Environment Characteristics
- Zorin OS 15.3 64-bit
- Linux zorin-rosa 5.4.0-122-generic #138~18.04.1-Ubuntu SMP Fri Jun 24 14:14:03 UTC 2022 x86_64 x86_64 x86_64 GNU/Linux
- Intel® Core™ i7-8565U CPU @ 1.80GHz × 8
- NVIDIA GeForce MX150/PCIe/SSE2
- ns-3.35
- g++ (Ubuntu 11.1.0-1ubuntu1~18.04.1) 11.1.0
Simulation Characteristics
- I’m trying to simulate a smart home with 29 smart devices connected wirelessly to a server via an AP.

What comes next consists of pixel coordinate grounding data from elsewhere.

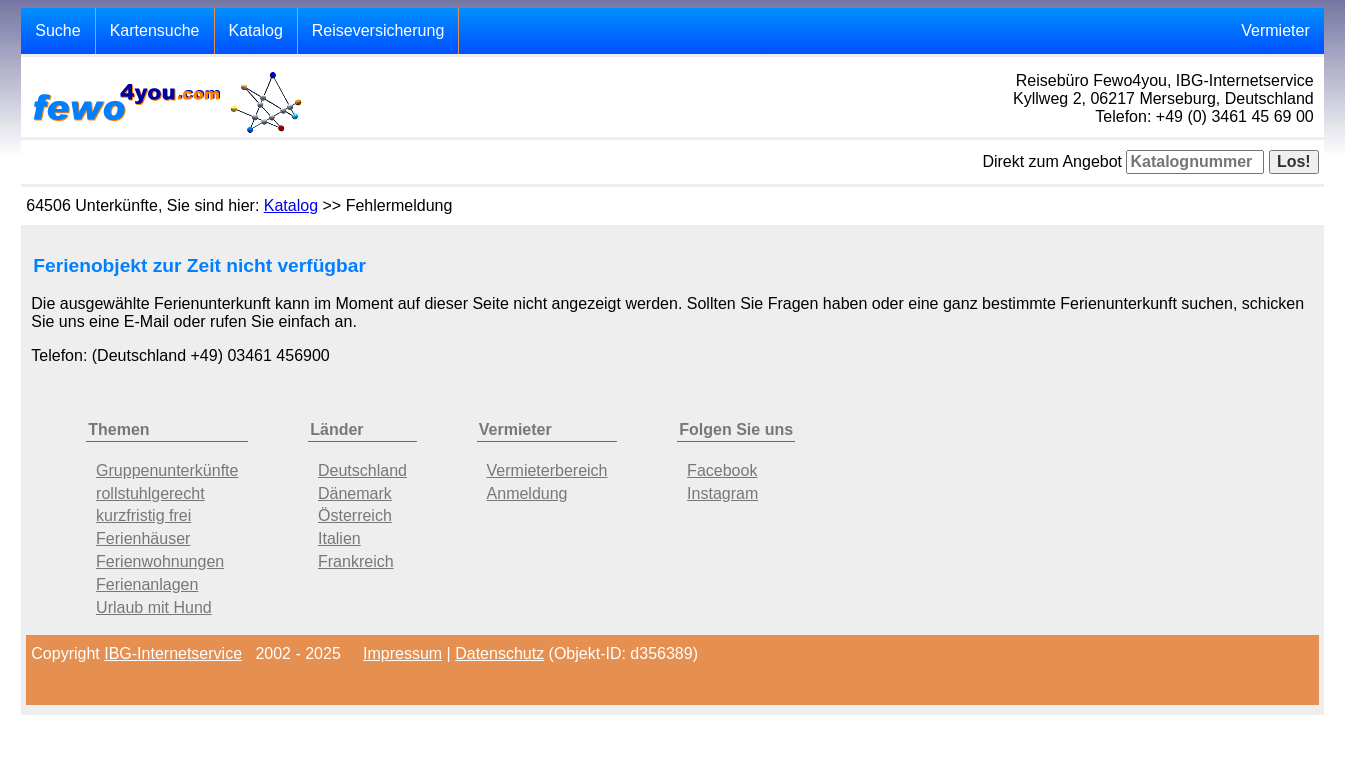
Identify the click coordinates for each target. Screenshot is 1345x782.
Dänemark (355, 493)
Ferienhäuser (143, 538)
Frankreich (356, 561)
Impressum (402, 653)
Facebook (722, 470)
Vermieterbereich (547, 470)
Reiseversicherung (378, 30)
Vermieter (1275, 30)
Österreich (355, 515)
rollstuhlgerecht (150, 493)
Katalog (256, 30)
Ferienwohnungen (160, 561)
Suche (57, 30)
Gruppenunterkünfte (167, 470)
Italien (339, 538)
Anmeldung (527, 493)
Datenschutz (499, 653)
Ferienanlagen (147, 584)
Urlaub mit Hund (154, 607)
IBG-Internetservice (173, 653)
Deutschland (362, 470)
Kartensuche (155, 30)
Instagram (722, 493)
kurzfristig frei (143, 515)
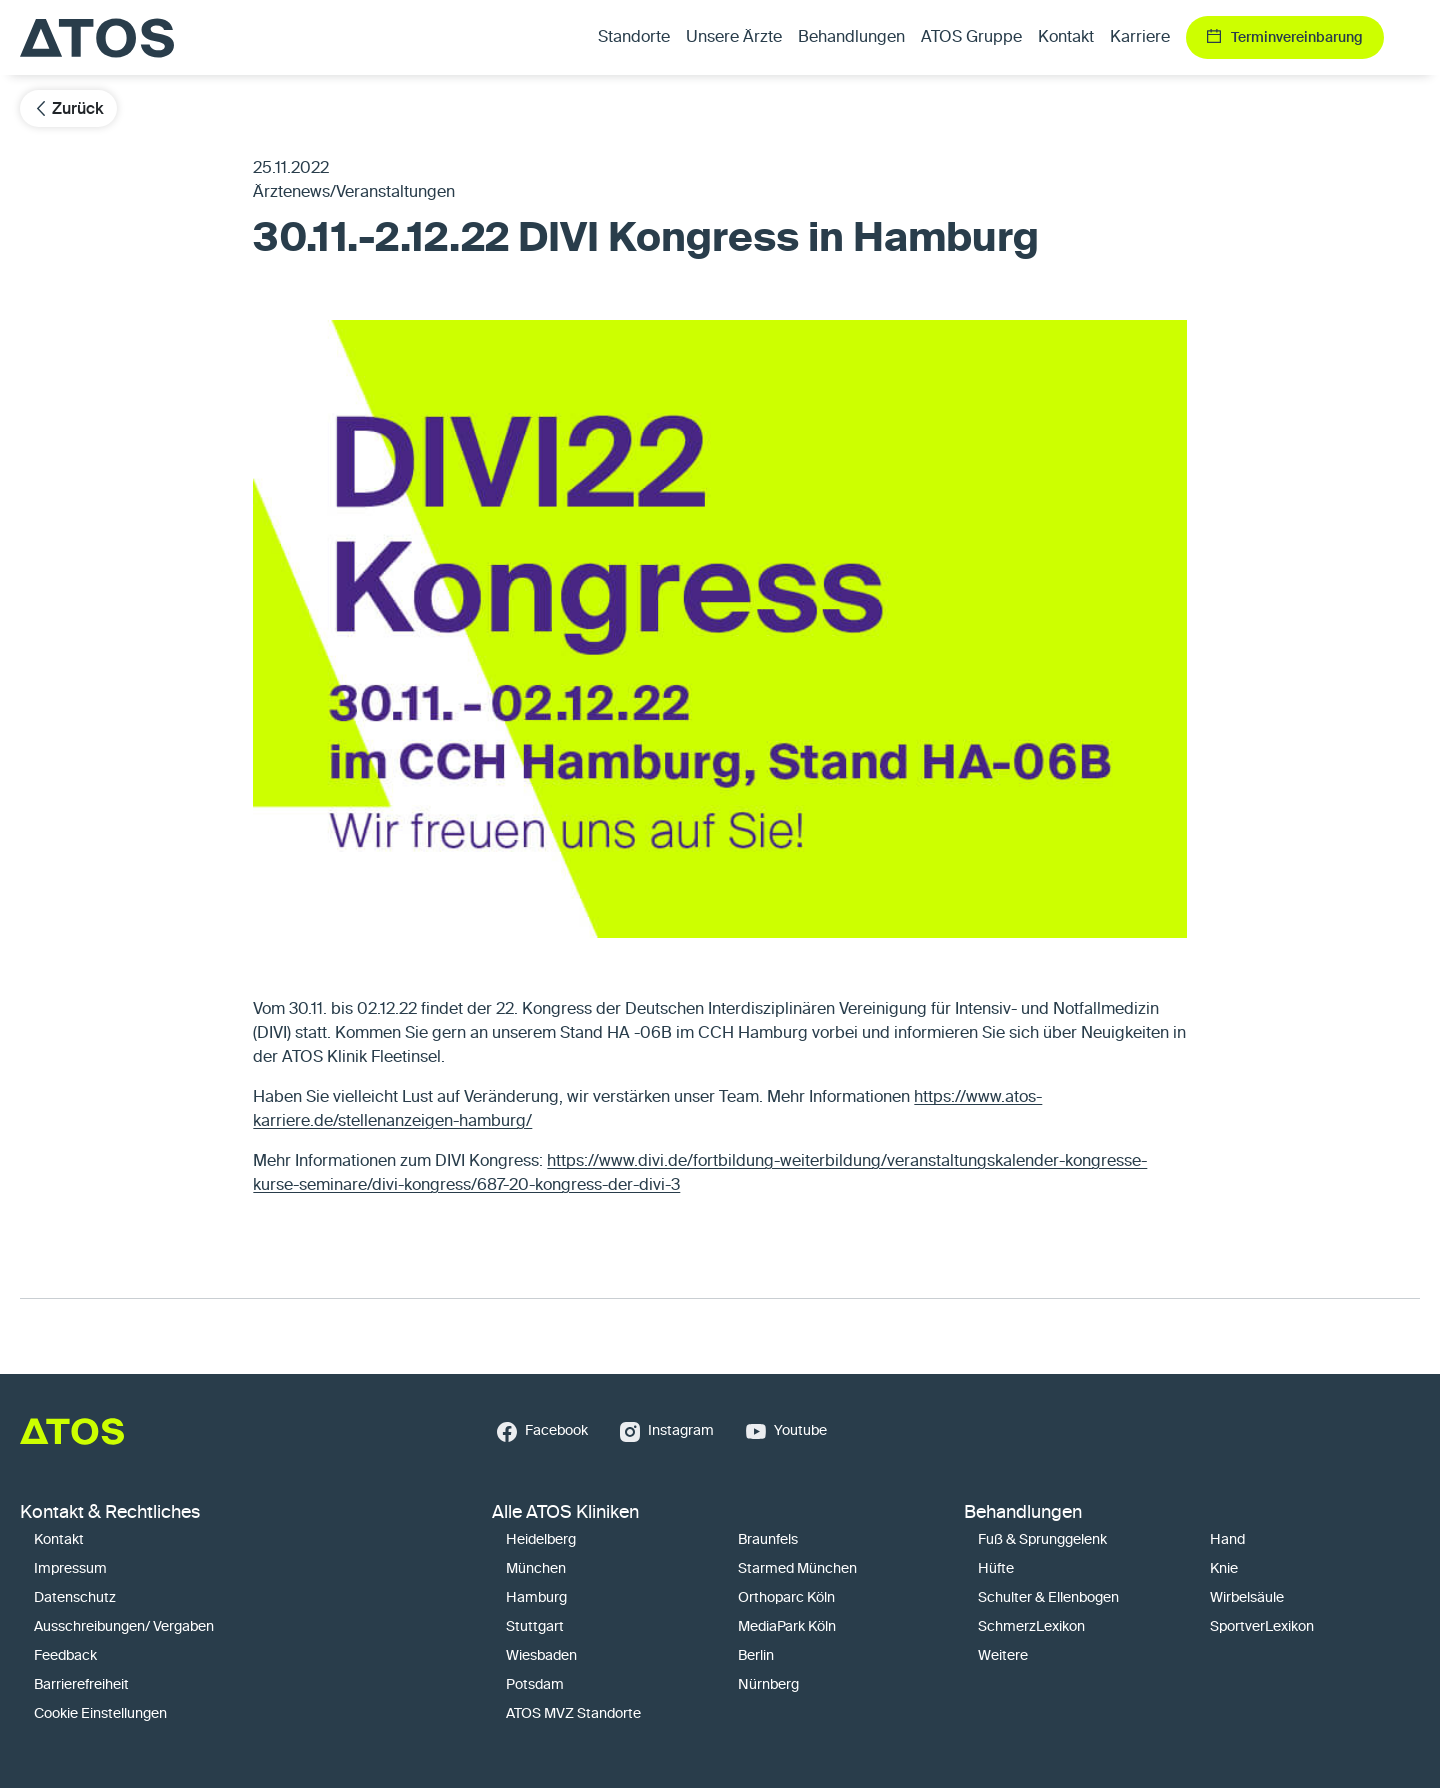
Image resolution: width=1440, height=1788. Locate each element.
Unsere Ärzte (734, 38)
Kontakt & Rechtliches (110, 1513)
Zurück (68, 108)
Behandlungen (1023, 1513)
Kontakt (1066, 38)
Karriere (1140, 38)
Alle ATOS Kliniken (565, 1513)
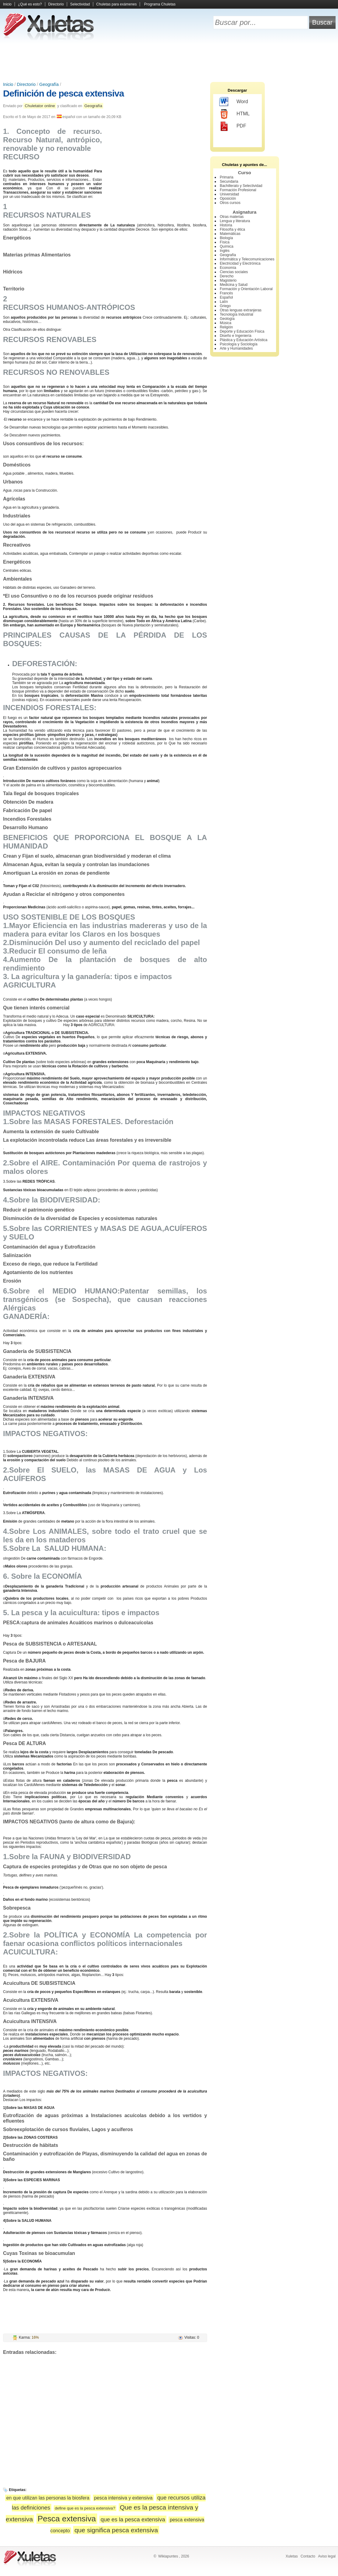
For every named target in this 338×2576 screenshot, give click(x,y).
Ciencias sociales (234, 272)
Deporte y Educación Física (242, 331)
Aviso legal (327, 2556)
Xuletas (291, 2556)
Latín (224, 302)
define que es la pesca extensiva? (85, 2508)
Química (227, 246)
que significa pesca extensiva (116, 2530)
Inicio (7, 4)
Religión (226, 327)
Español (226, 297)
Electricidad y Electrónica (240, 263)
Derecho (227, 276)
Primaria (227, 177)
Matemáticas (230, 234)
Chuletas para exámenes (116, 4)
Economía (228, 268)
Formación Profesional (238, 190)
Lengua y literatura (235, 221)
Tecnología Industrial (236, 314)
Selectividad (80, 4)
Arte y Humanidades (236, 348)
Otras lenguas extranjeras (240, 310)
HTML (234, 114)
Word (233, 102)
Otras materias (232, 217)
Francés (226, 293)
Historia (226, 225)
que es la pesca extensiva (133, 2519)
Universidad (229, 194)
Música (225, 323)
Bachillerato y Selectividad (241, 186)
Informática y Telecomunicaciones (247, 259)
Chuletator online (40, 105)
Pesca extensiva (67, 2518)
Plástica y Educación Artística (244, 340)
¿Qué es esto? (30, 4)
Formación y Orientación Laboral (246, 289)
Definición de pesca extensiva (63, 93)
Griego (225, 306)
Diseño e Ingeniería (235, 336)
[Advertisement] (169, 61)
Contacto (308, 2556)
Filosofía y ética (232, 229)
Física (225, 242)
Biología (226, 238)
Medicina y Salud (234, 285)
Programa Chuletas (160, 4)
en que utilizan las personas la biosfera (48, 2497)
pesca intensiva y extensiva (123, 2497)
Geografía (49, 84)
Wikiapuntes (168, 2556)
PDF (232, 126)
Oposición (228, 198)
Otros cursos (230, 203)
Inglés (225, 251)
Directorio (56, 4)
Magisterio (228, 280)
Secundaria (229, 181)
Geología (227, 319)
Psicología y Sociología (239, 344)
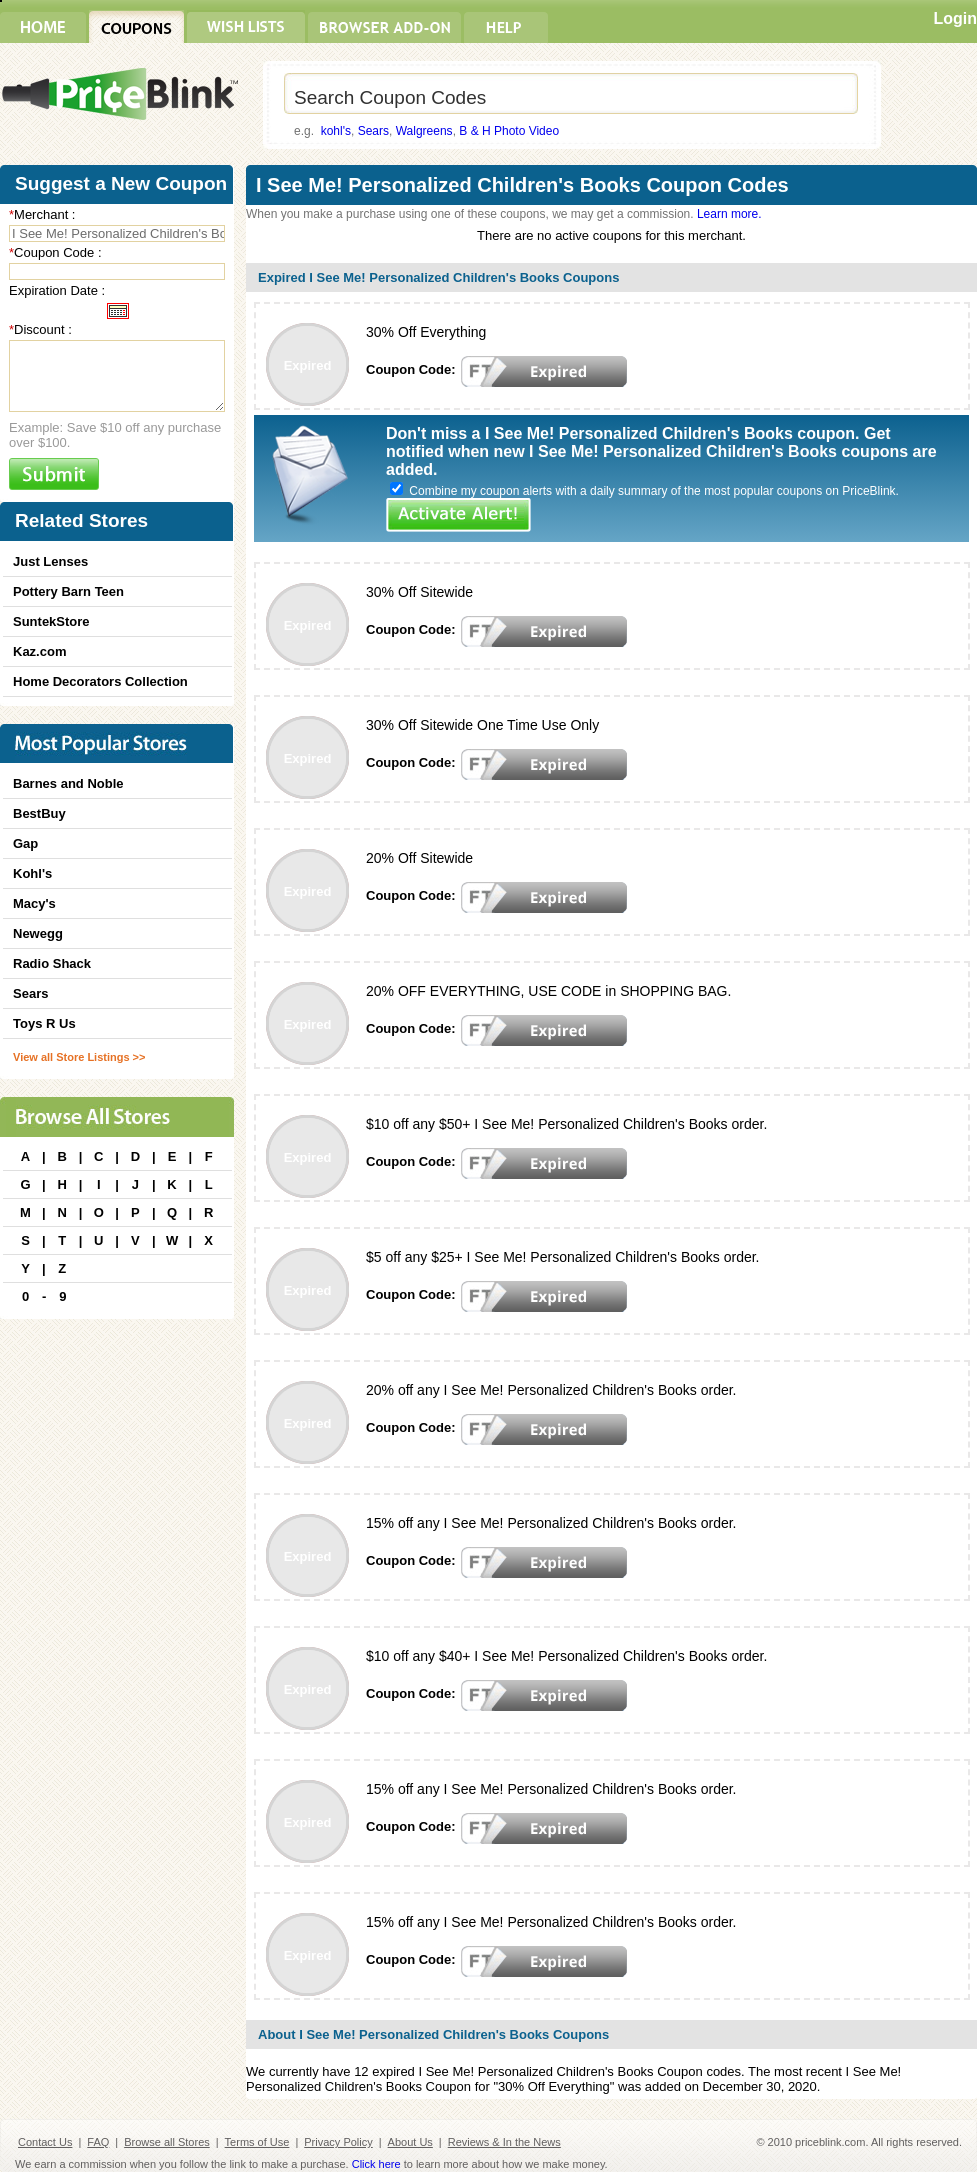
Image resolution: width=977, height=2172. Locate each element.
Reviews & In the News (504, 2142)
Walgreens (424, 131)
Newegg (38, 933)
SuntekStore (51, 621)
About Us (410, 2142)
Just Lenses (50, 561)
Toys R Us (44, 1023)
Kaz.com (39, 651)
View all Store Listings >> (79, 1057)
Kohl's (32, 873)
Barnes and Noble (68, 783)
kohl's (336, 131)
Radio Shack (52, 963)
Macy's (34, 903)
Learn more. (729, 214)
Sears (373, 131)
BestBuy (39, 813)
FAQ (98, 2142)
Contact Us (45, 2142)
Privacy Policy (338, 2142)
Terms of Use (257, 2142)
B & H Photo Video (509, 131)
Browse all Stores (167, 2142)
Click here (376, 2164)
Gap (25, 843)
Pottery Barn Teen (68, 591)
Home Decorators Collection (100, 681)
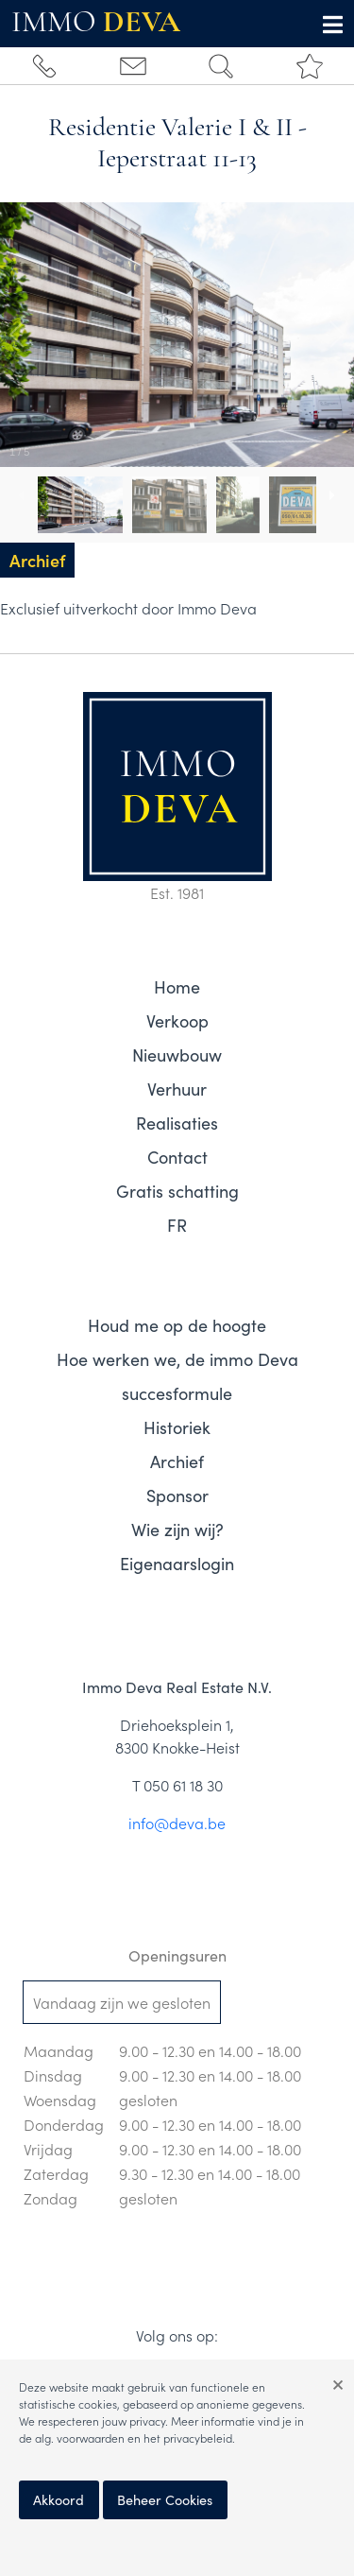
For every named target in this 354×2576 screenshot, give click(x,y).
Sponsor (177, 1495)
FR (177, 1224)
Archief (177, 1461)
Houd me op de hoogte (177, 1325)
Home (177, 986)
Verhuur (177, 1088)
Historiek (177, 1427)
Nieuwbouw (177, 1054)
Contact (177, 1156)
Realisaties (177, 1122)
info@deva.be (177, 1822)
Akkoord (58, 2499)
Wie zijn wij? (177, 1529)
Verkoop (177, 1020)
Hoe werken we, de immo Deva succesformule (177, 1376)
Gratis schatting (177, 1190)
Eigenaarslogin (177, 1563)
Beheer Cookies (164, 2499)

- 29 nodes STAs each in a fixed position within approximately 40 m2 connected to 1 AP
- 1 AP connected via CSMA channel with 1 server
- STAs nodes connect to the server using TCP sockets
- AP is used only to connect to STAs nodes and redirect packets between server and STAs
- AP has a bridge to link its wireless and CSMA ports
The issue
I could place all 29 nodes in their fixed positions and 28 of 29 could successfully open their TCP socket with the server. Only one could not connect and is breaking the simulation. The connection attempt is made at 2.4s and the error only returns at 191.4s.
Things I Tried
- Changing node's fixed position: if I change their positions, other nodes start failing, and at least one fails. By also using the Z coordinate, I could have fewer failures.
- Changing network parameters: I tried to change the remote station manager, set multiple antennas for the AP, change the physical channel parameters (loss), ARP cache parameters (timeouts, retries, queue), CSMA rate and delay, use IPV6 instead of IPV4.
- Changing nodes number: I could use 8 nodes maximum without having at least one fail in the TCP socket connection. That’s too low for what I’m trying to simulate.
- Giving more time between applications to start: I tried to give a lot of time between applications to start, like 10s for each, but the problem persisted.
- Removing only the one fault node: if I do that, another node or set of nodes fails.
Suspect
I created a public repo on GitHub with minimal code to reproduce the issue and with the relevant pcap files. I’m not sure if I configured the network wrongly or if it’s a bug in ns-3. Probably the first option. I would really appreciate any help and directions.
https://github.com/giovannirosa/ns3-issue
I suspect that the simulation has too many packets flowing in the physical channel, so the AP cannot handle them properly. I could see in the pcap files that the ARP packet reaches the AP “Who has 192.168.0.1? Tell 192.168.0.10” (AccessPoint-1-1.pcap) but is not answered and does not reach the server (Server-0-0.pcap, Server-1-0.pcap). All other ARP packets are answered. Currently, I’m just ignoring this one fault node in the simulation to make it go through the end. However, does anyone know what is the problem? How can I make it work consistently to connect all nodes with the server?